So how do I treat it? 
Straight in the teat is not an option.
Someone DH works with that used to have cows said to get some kind of antibiotic pills and crush in the feed???
Anybody know what he's talking about and if that would be ok to do.
Thanks ,Chris


----------



## ufo_chris (Apr 30, 2010)

wr said:


> You need to treat the mastitis and I can't imagine anyone telling you different. A beef cow may not produce the volume of milk a dairy cow would but she certainly needs to sustain a calf and the best way to sustain a calf is with 4 quarters.
> 
> Does the calf look tucked up, thin or appears to be weakening? If so you best do something soon. If you aren't sure, pinch a bit of skin on it's neck, pull it out and see if it springs back quickly or not. Spring back quickly indicates the calf isn't dehydrating.


REALLY! I'm not making this up....a few people told me don't worry about it in a beef cow! 
One is an old Dairy farmer!


----------



## Ronney (Nov 26, 2004)

Chris, do you think we're all telling you a pack of porkys? 

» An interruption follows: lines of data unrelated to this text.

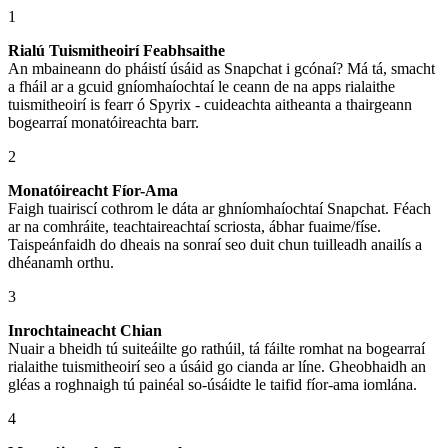
1
Rialú Tuismitheoirí Feabhsaithe
An mbaineann do pháistí úsáid as Snapchat i gcónaí? Má tá, smacht
a fháil ar a gcuid gníomhaíochtaí le ceann de na apps rialaithe
tuismitheoirí is fearr ó Spyrix - cuideachta aitheanta a thairgeann
bogearraí monatóireachta barr.
2
Monatóireacht Fíor-Ama
Faigh tuairiscí cothrom le dáta ar ghníomhaíochtaí Snapchat. Féach
ar na comhráite, teachtaireachtaí scriosta, ábhar fuaime/físe.
Taispeánfaidh do dheais na sonraí seo duit chun tuilleadh anailís a
dhéanamh orthu.
3
Inrochtaineacht Chian
Nuair a bheidh tú suiteáilte go rathúil, tá fáilte romhat na bogearraí
rialaithe tuismitheoirí seo a úsáid go cianda ar líne. Gheobhaidh an
gléas a roghnaigh tú painéal so-úsáidte le taifid fíor-ama iomlána.
4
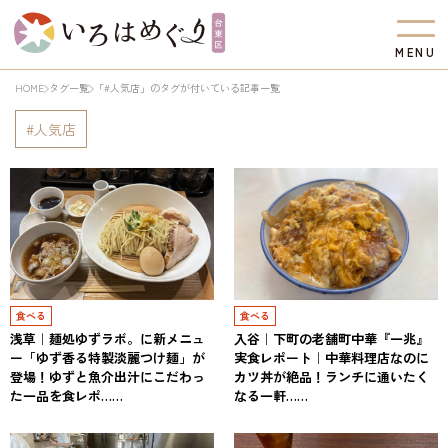
M
E
N
U
HOME
タグ一覧
「#人気店」のタグが付いている記事一覧
人気店
食べる
食べる
浅草｜麺処ゆずラボ。に新メニュ
入谷｜下町の老舗町中華『一兆』
ー「ゆず香る特製淡麗つけ麺」が
実食レポート｜中華料理店なのに
登場！ゆずと魚介出汁にこだわっ
カツ丼が絶品！ランチに通いたく
た一品を食レポ……
なる一軒……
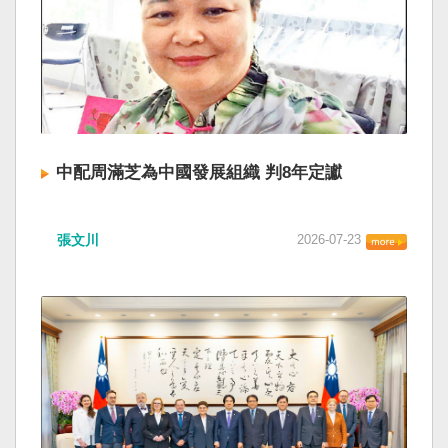
中配周滿芝為中國發展組織 判8年定讞
張文川
2026-07-23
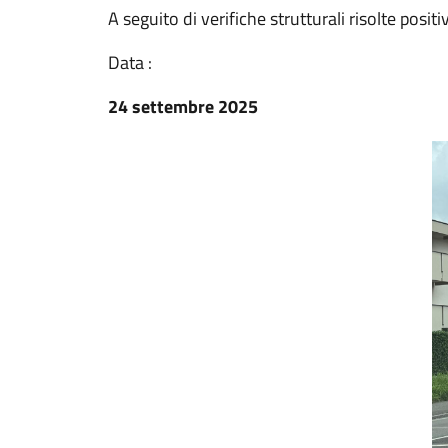
A seguito di verifiche strutturali risolte positi
Data :
24 settembre 2025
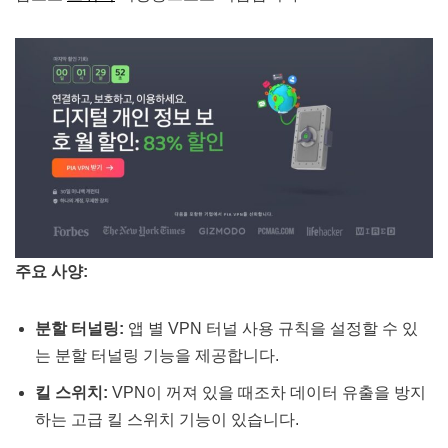
주요 사양:
분할 터널링:
앱 별 VPN 터널 사용 규칙을 설정할 수 있
는 분할 터널링 기능을 제공합니다​​.
킬 스위치:
VPN이 꺼져 있을 때조차 데이터 유출을 방지
하는 고급 킬 스위치 기능이 있습니다​​.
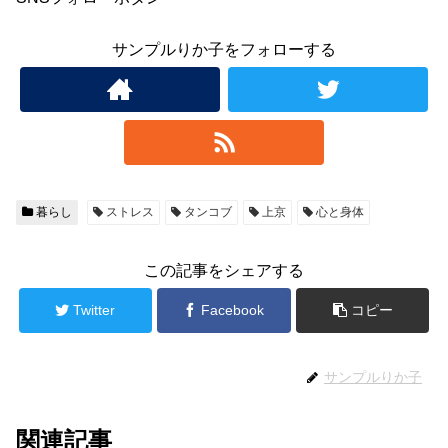
サンプルりか子をフォローする
暮らし
ストレス
タンコブ
上京
心と身体
この記事をシェアする
Twitter
Facebook
コピー
サンプルりか子
関連記事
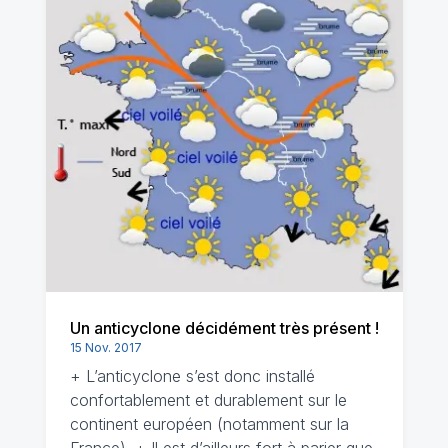
Un anticyclone décidément très présent !
15 Nov. 2017
+ L’anticyclone s’est donc installé
confortablement et durablement sur le
continent européen (notamment sur la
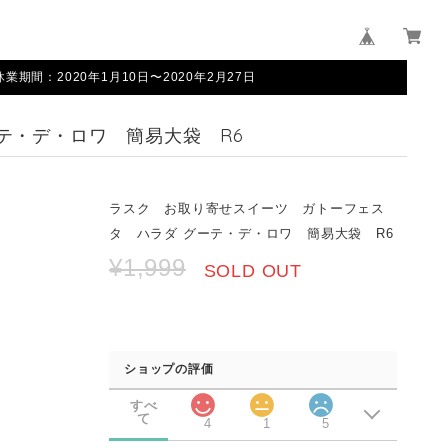
間：2020年1月10日〜2020年2月27日
テ・デ・ロワ 簡易大袋 R6
ラスク お取り寄せスイーツ ガトーフェス
タ ハラダ グーテ・デ・ロワ 簡易大袋 R6
¥1,999
SOLD OUT
ショップの評価
すべ
て
4
1
5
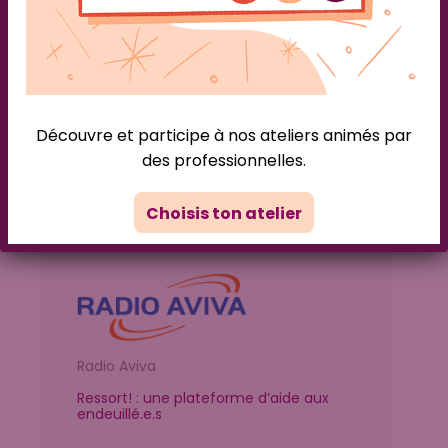
France Bleu Hérault
Deux Montpellieraines lancent une
Découvre et participe à nos ateliers animés par
plateforme pour aider les personnes
endeuillées
des professionnelles.
Choisis ton atelier
Radio Aviva
Ressort! : une plateforme d’aide aux
endeuillé.e.s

What does you cow being a Highlander got to do with anything. So she's a beefy but so are lots of cows and at some stage of it many of them need hands on handling for welfare or health issues - as yours does now! Do you not have the facilities or confidence to handle your cattle? Are you not aware that at best the mastitis will ruin the quarter and at worst could kill the cow? In my nearly 40 years of farming I've never let a mastitis cow looking after itself whether it be beef or dairy. 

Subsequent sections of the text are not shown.